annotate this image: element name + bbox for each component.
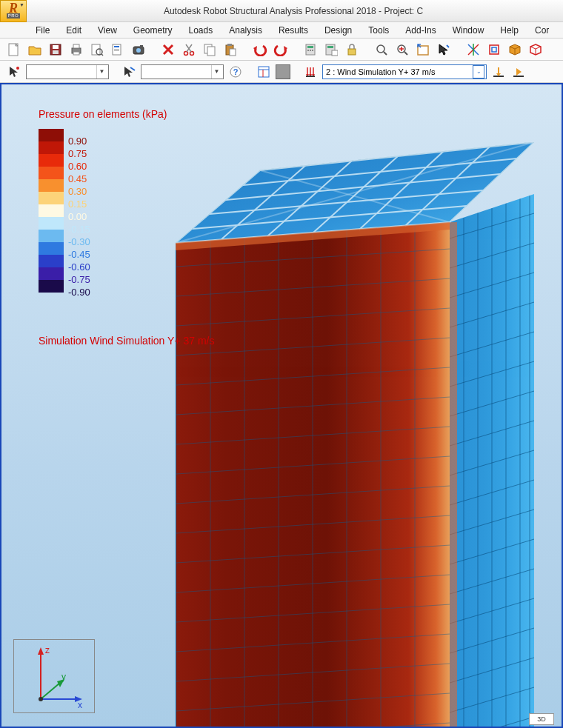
cube-alt-icon[interactable]: [527, 41, 544, 58]
delete-icon[interactable]: [160, 41, 176, 58]
bar-selection-combo[interactable]: ▼: [141, 64, 224, 79]
svg-point-33: [377, 45, 384, 53]
open-icon[interactable]: [27, 41, 43, 58]
menubar: File Edit View Geometry Loads Analysis R…: [0, 22, 563, 39]
legend-swatch: [39, 217, 64, 230]
edit-in-new-window-icon[interactable]: [415, 41, 431, 58]
undo-icon[interactable]: [252, 41, 268, 58]
svg-point-18: [190, 51, 194, 55]
menu-file[interactable]: File: [36, 25, 50, 36]
menu-results[interactable]: Results: [279, 25, 308, 36]
menu-analysis[interactable]: Analysis: [229, 25, 262, 36]
ucs-y-label: y: [61, 672, 66, 682]
legend-swatch: [39, 280, 64, 293]
load-case-sel-icon[interactable]: [302, 64, 319, 80]
calculator-icon[interactable]: [302, 41, 319, 58]
node-selection-combo[interactable]: ▼: [26, 64, 109, 79]
svg-line-89: [176, 397, 450, 415]
ucs-z-label: z: [45, 645, 50, 655]
svg-rect-32: [348, 49, 356, 55]
svg-line-93: [176, 515, 450, 533]
legend-value: -0.30: [68, 236, 90, 248]
svg-rect-5: [73, 44, 79, 48]
svg-line-88: [176, 367, 450, 385]
chevron-down-icon: ⌄: [473, 65, 484, 79]
lock-icon[interactable]: [344, 41, 360, 58]
save-icon[interactable]: [47, 41, 64, 58]
svg-line-99: [176, 693, 450, 711]
svg-line-100: [176, 723, 450, 728]
legend-labels: 0.900.750.600.450.300.150.00-0.15-0.30-0…: [68, 129, 90, 298]
color-swatch[interactable]: [276, 64, 290, 79]
legend-swatch: [39, 154, 64, 167]
app-menu-button[interactable]: R PRO ▼: [0, 0, 27, 22]
svg-rect-30: [327, 46, 333, 48]
bar-sel-icon[interactable]: [121, 64, 137, 80]
ucs-triad[interactable]: z x y: [13, 639, 95, 713]
legend-value: -0.45: [68, 248, 90, 261]
menu-help[interactable]: Help: [500, 25, 519, 36]
print-icon[interactable]: [68, 41, 84, 58]
axis-def-icon[interactable]: [465, 41, 482, 58]
model-building: [176, 142, 531, 728]
svg-rect-41: [490, 45, 499, 54]
redo-icon[interactable]: [273, 41, 289, 58]
svg-marker-119: [38, 647, 44, 655]
screenshot-icon[interactable]: [130, 41, 147, 58]
svg-line-84: [176, 249, 450, 267]
select-icon[interactable]: [436, 41, 452, 58]
menu-addins[interactable]: Add-Ins: [405, 25, 436, 36]
legend-value: 0.15: [68, 198, 90, 210]
legend-swatch: [39, 167, 64, 179]
legend-value: 0.30: [68, 185, 90, 198]
svg-point-15: [136, 48, 141, 53]
svg-line-95: [176, 575, 450, 592]
titlebar: R PRO ▼ Autodesk Robot Structural Analys…: [0, 0, 563, 22]
menu-geometry[interactable]: Geometry: [133, 25, 173, 36]
svg-rect-47: [259, 67, 269, 77]
load-step-icon[interactable]: [490, 64, 507, 80]
chevron-down-icon: ▼: [19, 2, 24, 7]
new-icon[interactable]: [6, 41, 22, 58]
svg-rect-22: [227, 44, 232, 46]
menu-truncated[interactable]: Cor: [535, 25, 549, 36]
next-case-icon[interactable]: [510, 64, 527, 80]
svg-line-44: [130, 67, 135, 70]
svg-point-43: [16, 67, 19, 70]
copy-icon[interactable]: [201, 41, 218, 58]
menu-loads[interactable]: Loads: [189, 25, 213, 36]
node-sel-icon[interactable]: [6, 64, 22, 80]
svg-line-34: [384, 52, 387, 55]
menu-tools[interactable]: Tools: [368, 25, 389, 36]
svg-line-90: [176, 427, 450, 444]
menu-view[interactable]: View: [98, 25, 117, 36]
menu-window[interactable]: Window: [453, 25, 484, 36]
calc-params-icon[interactable]: [323, 41, 339, 58]
print-preview-icon[interactable]: [89, 41, 105, 58]
legend-value: 0.75: [68, 147, 90, 160]
help-icon[interactable]: ?: [227, 64, 244, 80]
legend-swatch: [39, 179, 64, 192]
paste-icon[interactable]: [222, 41, 239, 58]
legend-value: -0.75: [68, 273, 90, 286]
cut-icon[interactable]: [181, 41, 197, 58]
cube-icon[interactable]: [507, 41, 523, 58]
section-icon[interactable]: [486, 41, 502, 58]
viewport-3d[interactable]: Pressure on elements (kPa) 0.900.750.600…: [0, 83, 563, 728]
menu-design[interactable]: Design: [324, 25, 352, 36]
window-title: Autodesk Robot Structural Analysis Profe…: [31, 6, 563, 16]
svg-line-86: [176, 308, 450, 326]
chevron-down-icon: ▼: [211, 65, 221, 79]
load-case-combo[interactable]: 2 : Wind Simulation Y+ 37 m/s ⌄: [322, 64, 487, 79]
building-side-face: [450, 194, 534, 728]
legend-swatch: [39, 267, 64, 280]
zoom-window-icon[interactable]: [373, 41, 390, 58]
page-setup-icon[interactable]: [110, 41, 126, 58]
legend-swatch: [39, 255, 64, 267]
main-toolbar: [0, 39, 563, 61]
menu-edit[interactable]: Edit: [66, 25, 81, 36]
front-grid: [176, 222, 450, 728]
window-layout-icon[interactable]: [256, 64, 272, 80]
zoom-all-icon[interactable]: [394, 41, 410, 58]
view-mode-badge[interactable]: 3D: [529, 713, 554, 725]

★ ★ ★ ★ ★

■ Directions
Could you return all lines from the data above that contain the string "Robot"?

■ Exercise solution
titlebar: R PRO ▼ Autodesk Robot Structural Analys…: [0, 0, 563, 22]
window-title: Autodesk Robot Structural Analysis Profe…: [31, 6, 563, 16]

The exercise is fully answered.